Anduril, based by Palmer Luckey, is in discussions to lift not less than $2bn at a $30bn-plus valuation, greater than doubling the valuation it achieved in a funding spherical final summer time, in keeping with two individuals with information of the matter. Anduril declined to remark.
These extra established corporations have annual revenues within the a whole lot of thousands and thousands or billions of {dollars} and are rising quick. That makes them comparatively protected bets, in keeping with Basic Catalyst’s Taneja, who has backed Anduril, Anthropic, Ramp and Stripe.
“It’s so ambiguous the place cash might be made in AI, that numerous capital finally ends up concentrating into these corporations which might be class leaders with a buyer base and huge markets,” he mentioned.
However the pleasure over AI has additionally boosted youthful corporations with no revenues and, in some circumstances, no product.
Secure Superintelligence, launched final yr by Ilya Sutskever, co-founder and former chief scientist at OpenAI, raised $1bn at a $5bn valuation in 2024 and is in talks to lift new capital at a valuation of $30bn or extra, in keeping with two individuals with direct information of the deal. It has not but introduced a product. SSI declined to remark.
The large funding rounds being carried out mark a big departure from conventional enterprise capitalism, which targets nascent corporations and is ruled by the “energy regulation” that states one of the best start-up in a portfolio will greater than repay the losses from the rest that fail.
“We’ve all the time thought [a venture fund’s] 50x return will come from a seed funding which they exit at IPO,” mentioned PitchBook’s Stanford.
In a largely untested experiment, that logic is now being utilized to corporations which might be orders of magnitude bigger and extra developed by a brand new breed of what Stanford calls “pseudo-VCs”.
These embody Josh Kushner’s Thrive Capital, Basic Catalyst and Lightspeed Enterprise Companions, all of which have invested in additional than one of many giant rounds in latest weeks.
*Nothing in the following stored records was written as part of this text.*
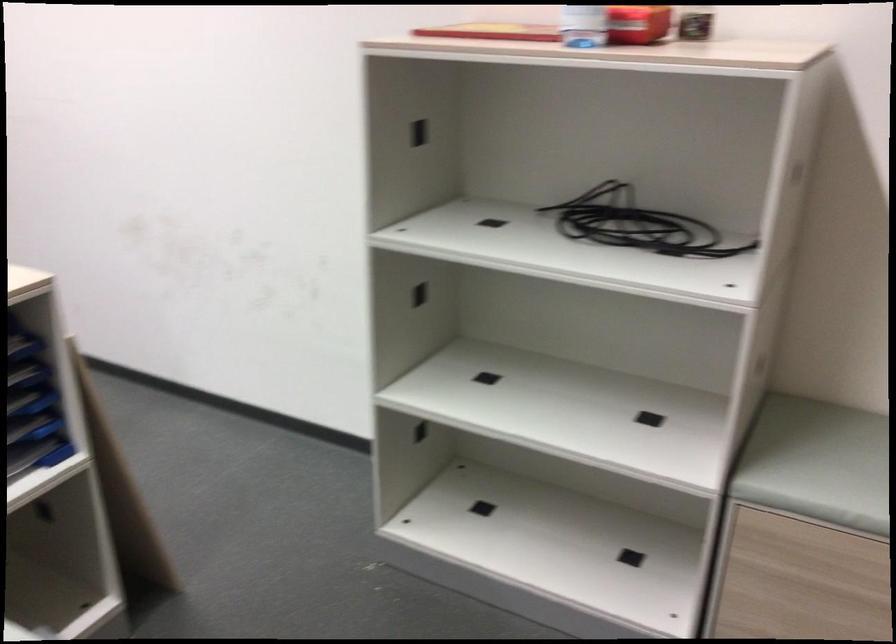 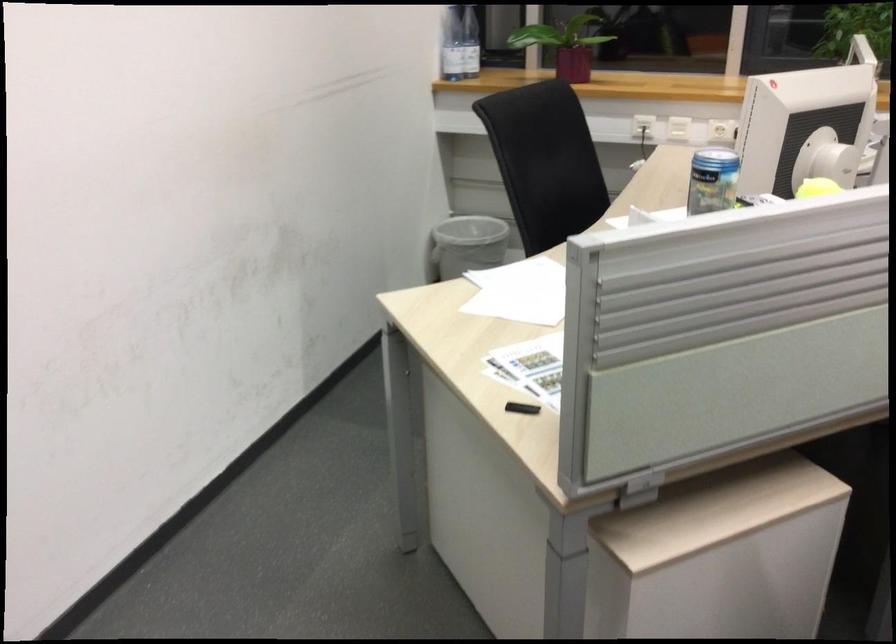 Based on the photo, based on the continuous images, in which direction is the camera rotating?

The camera rotated toward left-down. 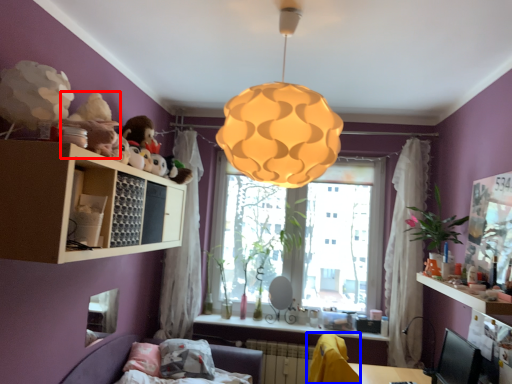 Question: Which of the following is the farthest to the observer, toy (highlighted by a red box) or swivel chair (highlighted by a blue box)?

Choices:
 (A) toy
 (B) swivel chair

Answer: (B) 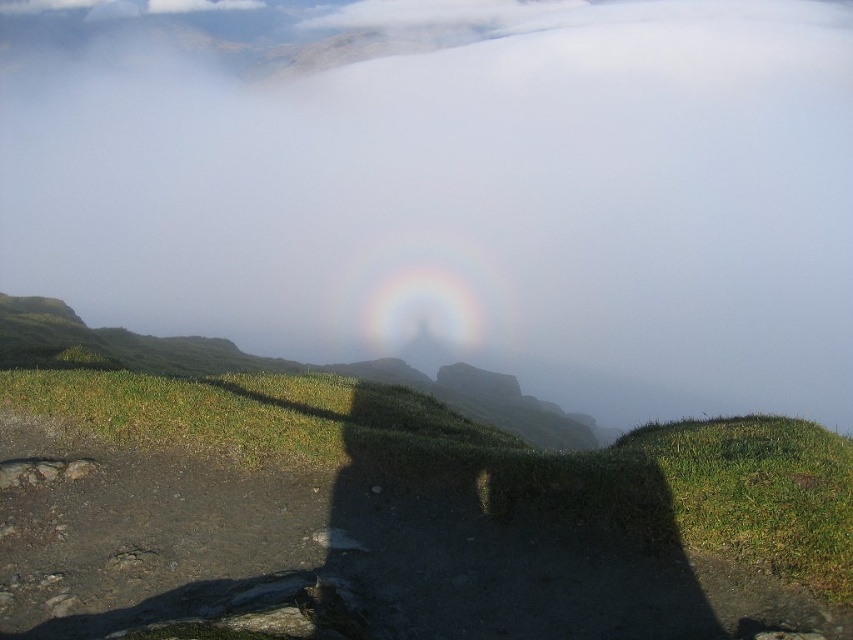 Question: Does transparent mist at center appear on the left side of green grassy hill at lower right?

Choices:
 (A) no
 (B) yes

Answer: (A)

Question: Which point appears closest to the camera in this image?

Choices:
 (A) (781, 342)
 (B) (729, 508)

Answer: (B)

Question: Is transparent mist at center above green grassy hill at lower right?

Choices:
 (A) no
 (B) yes

Answer: (B)

Question: Does transparent mist at center have a smaller size compared to green grassy hill at lower right?

Choices:
 (A) no
 (B) yes

Answer: (A) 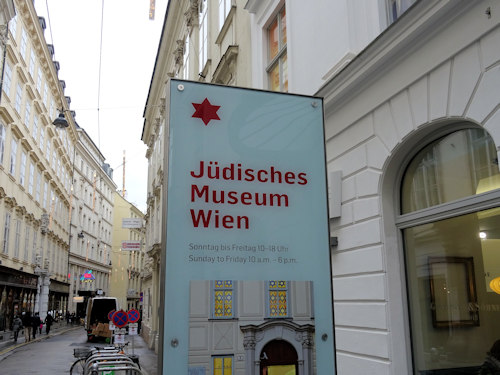 At what (x,y) coordinates should I click in order to perform the action: click on arched window of museum. Please return your answer as a coordinate pair (x, y). This screenshot has height=375, width=500. Looking at the image, I should click on (464, 287). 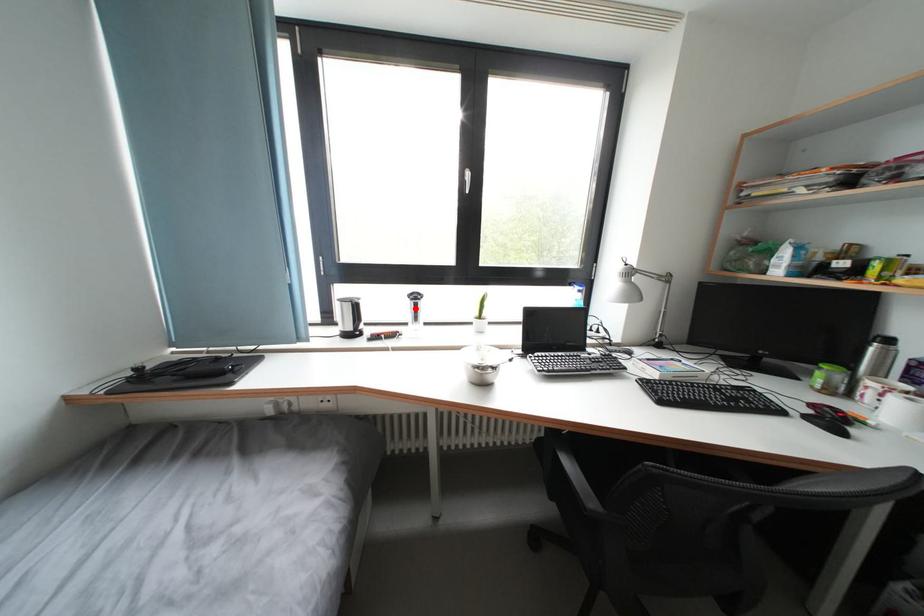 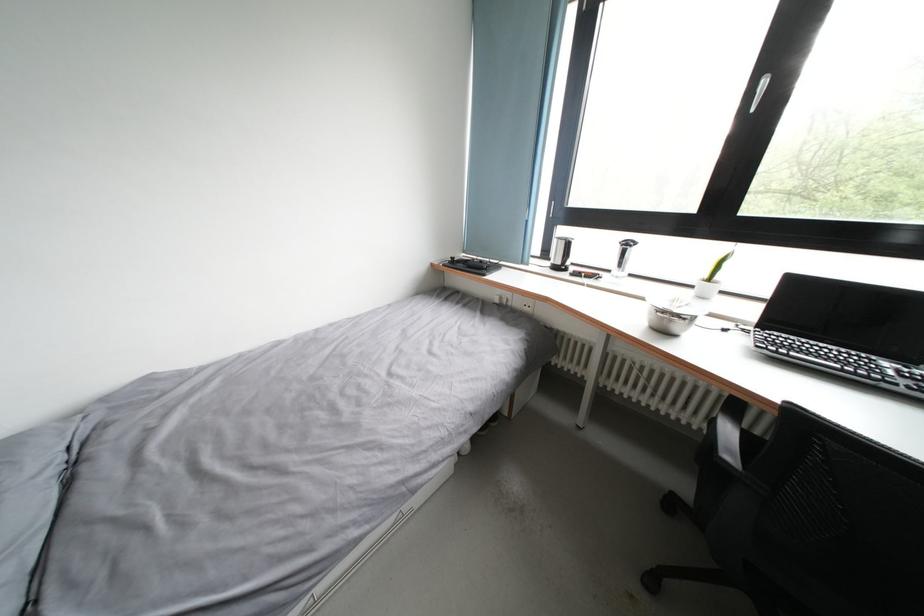 Find the pixel in the second image that matches the highlighted location in the first image.

(624, 254) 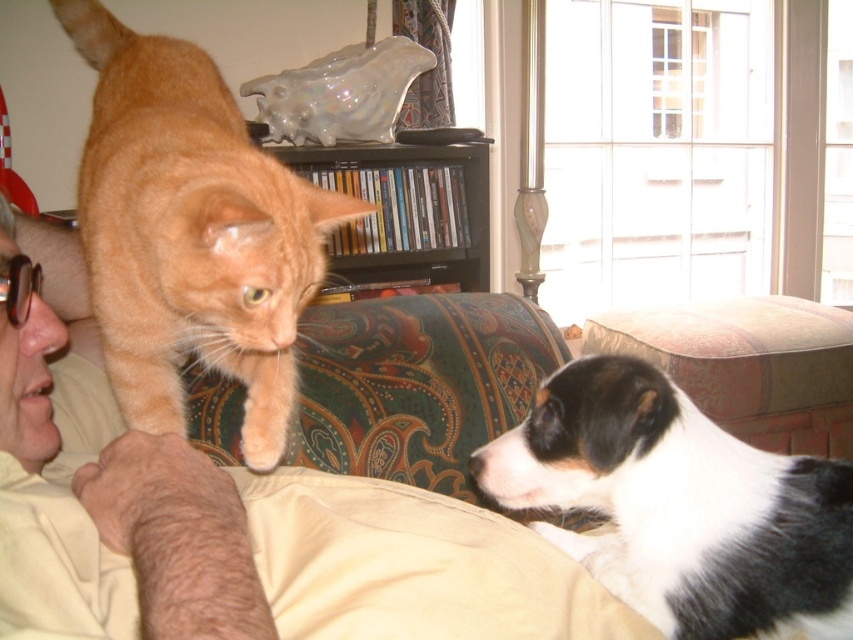 You are a photographer taking a picture of the beige cotton shirt at upper left and the black and white fur at lower right. Which object will appear closer to the camera in the photo?

The beige cotton shirt at upper left will appear closer to the camera in the photo because it is in front of the black and white fur at lower right.

You are a delivery robot entering the living room and need to place a small package on the object that takes up more space. Which object should you choose between the black and white fur at lower right and the black glossy bookshelf at upper center?

The black glossy bookshelf at upper center takes up more space than the black and white fur at lower right, so you should place the package on the black glossy bookshelf at upper center.

You are a photographer trying to capture a candid shot of the beige cotton shirt at upper left and the black and white fur at lower right. Since you want to ensure both subjects are in focus, you need to know their sizes. Which object is larger?

The beige cotton shirt at upper left is larger than the black and white fur at lower right, so you should adjust your camera settings to accommodate the size difference for better focus. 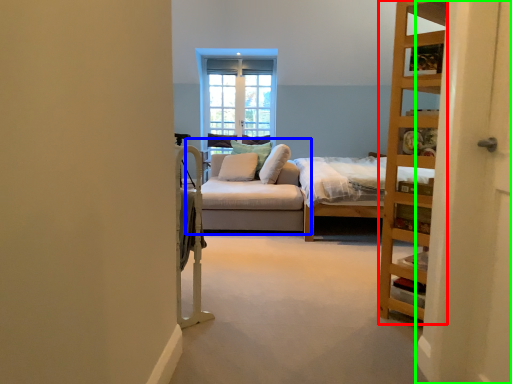 Question: Considering the real-world distances, which object is closest to shelf (highlighted by a red box)? studio couch (highlighted by a blue box) or screen door (highlighted by a green box).

Choices:
 (A) studio couch
 (B) screen door

Answer: (B) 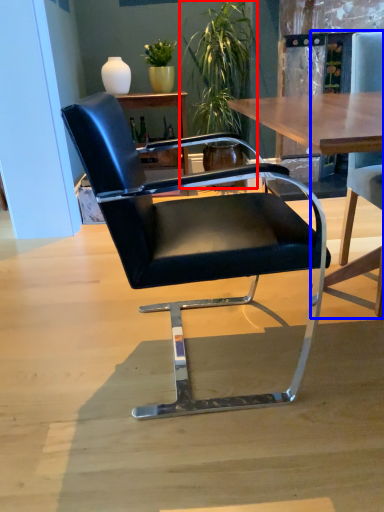 Question: Which of the following is the closest to the observer, houseplant (highlighted by a red box) or chair (highlighted by a blue box)?

Choices:
 (A) houseplant
 (B) chair

Answer: (B) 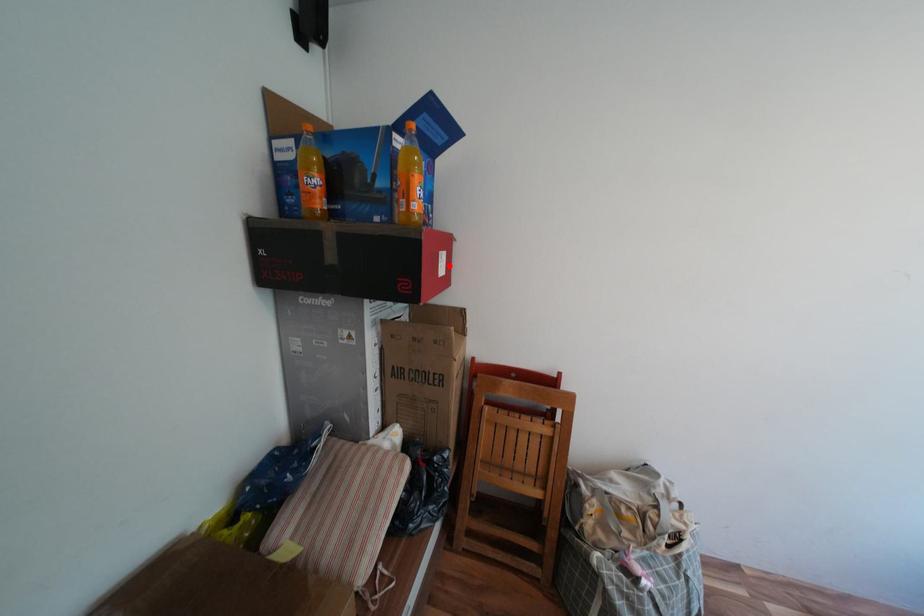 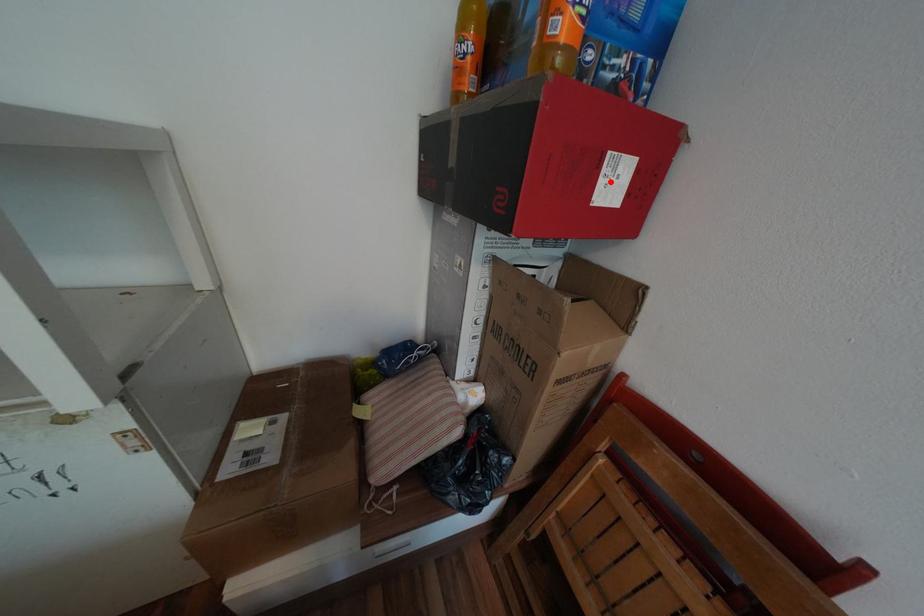 I am providing you with two images of the same scene from different viewpoints. A red point is marked on the first image and another point is marked on the second image. Does the point marked in image1 correspond to the same location as the one in image2?

Yes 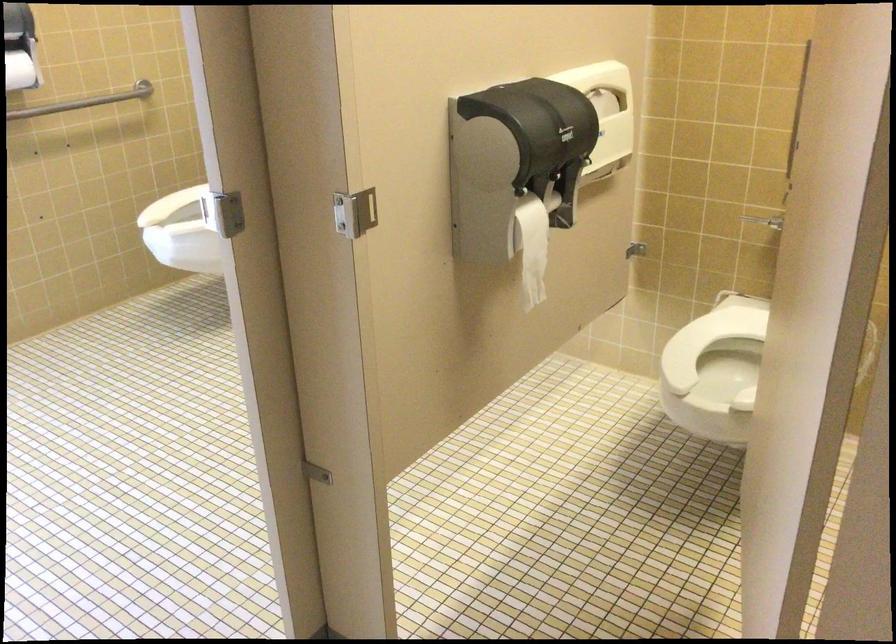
All three corporations are registered funding advisers, permitting them to spend money on a wider vary of asset lessons and to carry corporations after they go public.
Every of the three teams have additionally raised $5bn-plus funds, giving them “scale sufficient to spend money on start-ups at a $1bn valuation and maintain on for 15 years till its value $50bn, investing in a number of methods alongside the way in which”, mentioned Stanford.
In response to Sebastian Mallaby, writer of The Energy Legislation, the conviction that even the priciest start-ups can nonetheless scale by 10 occasions is what “allows fund managers to hurry in with excessive enthusiasm to marquee names and say ‘who cares what I’m paying? I’m a genius moving into this identify.’”
Whereas the probabilities of a longtime firm failing are slimmer, Mallaby cautioned, so too are the percentages its valuation will improve ten- or a hundred-fold. “The habits that labored very well in early-stage investing must be tailored once you transfer to a lot greater rounds.”
The big funding rounds in dialogue as we speak represented “a very completely different fashion of enterprise than I’ve ever skilled”, mentioned Stanford.
VC’s peak in 2021 was characterised by a rising tide of spherical sizes and valuations: there have been about 854 offers of $100mn or bigger that yr, in keeping with PitchBook. This yr, complete funding is monitoring near 2021 ranges, however the market has turn out to be more and more lopsided.
“In case you’re OpenAI or Anduril — a high-growth, named model — you might be very effectively positioned. The cash is there for you . . . In case you’re on the opposite facet, as most corporations are, the cash shouldn’t be there,” mentioned Stanford.
“Possibly it finally ends up at $80bn [raised this quarter], however $40bn of that is only one spherical . . . even the outliers in 2021 have been minuscule in comparison with that.”